Tak Sekadar Tangani Masalah, Dosen Unmuh Jember Sebut Guru Harus Lakukan Ini demi Bentuk Karakter Siswa

M Adhi Surya • Jumat, 30 Januari 2026 | 10:00 WIB
“Ketika siswa merasa diterima dan dipahami, mereka lebih mudah mengembangkan empati, tanggung jawab, serta kontrol diri.” ANGGRAENI SWASTIKA SARI, Dosen Psikologi Unmuh Jember.
“Ketika siswa merasa diterima dan dipahami, mereka lebih mudah mengembangkan empati, tanggung jawab, serta kontrol diri.” ANGGRAENI SWASTIKA SARI, Dosen Psikologi Unmuh Jember.

Radar Jember - Peran guru, khususnya guru Bimbingan dan Konseling (BK), dinilai krusial dalam membangun karakter siswa di tengah kompleksitas persoalan remaja saat ini.

Pendekatan empatik dan pemahaman psikologis menjadi fondasi agar proses pendampingan tidak berhenti pada penyelesaian masalah sesaat, tetapi berdampak pada pembentukan kepribadian jangka panjang.

Dosen Psikologi Unmuh Jember, Anggraeni Swastika Sari, menegaskan bahwa pendampingan yang dilakukan guru memiliki kontribusi besar dalam membentuk cara siswa memahami diri, mengelola emosi, serta bersikap terhadap lingkungan sosialnya.

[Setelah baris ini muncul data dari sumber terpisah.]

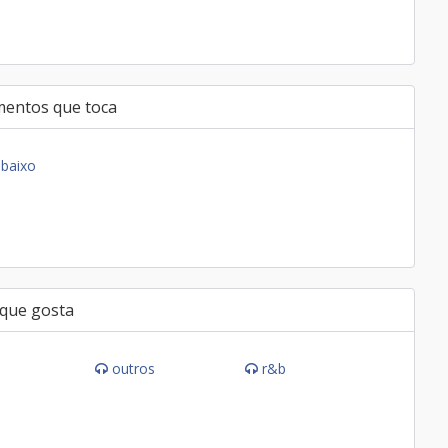
mentos que toca
baixo
 que gosta
outros
r&b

Menurutnya, interaksi sehari-hari di sekolah menjadi ruang efektif untuk menanamkan nilai-nilai karakter secara konsisten.

“Ketika siswa merasa diterima dan dipahami, mereka lebih mudah mengembangkan empati, tanggung jawab, serta kontrol diri. Inilah modal penting dalam pembentukan karakter, bukan sekadar penyelesaian masalah perilaku,” ujarnya.

Ia menilai penguasaan dasar konseling memungkinkan guru, termasuk guru BK, menjalankan peran preventif dan penguatan karakter secara berkelanjutan.

Pendekatan ini membantu siswa belajar mengenali konsekuensi dari setiap pilihan yang diambil, sekaligus membangun kemandirian dalam menghadapi tekanan akademik maupun sosial.

Senada dengan yang disampaikan dosen bimbingan konseling Islam UIN KHAS Jember, Dr Suryadi.

Ia menekankan bahwa guru BK memiliki posisi strategis sebagai pembimbing nilai dan karakter di lingkungan sekolah.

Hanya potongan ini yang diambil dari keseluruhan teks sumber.